Exercise
When you copy the entries, omit the images and keep every word as it is.
Segment Start: Input data
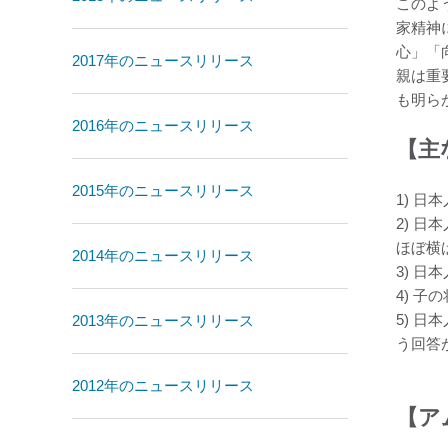
このよ
家精神
心」「
2017年のニュースリリース
親は重
も明ら
2016年のニュースリリース
【主
2015年のニュースリリース
1) 日
2) 
ほぼ横
2014年のニュースリリース
3) 
4) 
5) 
2013年のニュースリリース
う回答
2012年のニュースリリース
【ア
Segment End: Input data
Result of this task
このよ
家精神
心」「
2017年のニュースリリース
親は重
も明ら
2016年のニュースリリース
【主
2015年のニュースリリース
1) 日
2) 
ほぼ横
2014年のニュースリリース
3) 
4) 
5) 
2013年のニュースリリース
う回答
2012年のニュースリリース
【ア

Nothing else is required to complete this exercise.